**Task objective**:
Make an exact copy of the records, and keep the pictures out of it.

**Record extracts**:
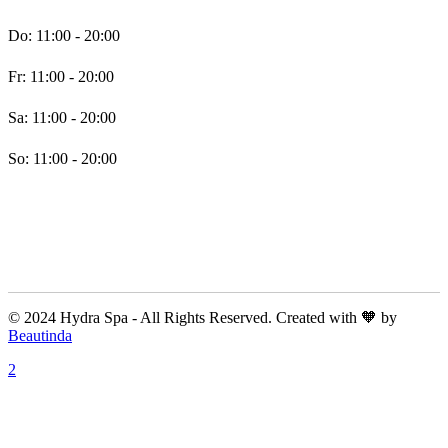
Do: 11:00 - 20:00
Fr: 11:00 - 20:00
Sa: 11:00 - 20:00
So: 11:00 - 20:00
© 2024 Hydra Spa - All Rights Reserved. Created with 🧡 by
Beautinda
A: Kunigundastraße 22, 45131 Essen, Deutschland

**Solution for this problem**:
Do: 11:00 - 20:00
Fr: 11:00 - 20:00
Sa: 11:00 - 20:00
So: 11:00 - 20:00
© 2024 Hydra Spa - All Rights Reserved. Created with 🧡 by
Beautinda
A: Kunigundastraße 22, 45131 Essen, Deutschland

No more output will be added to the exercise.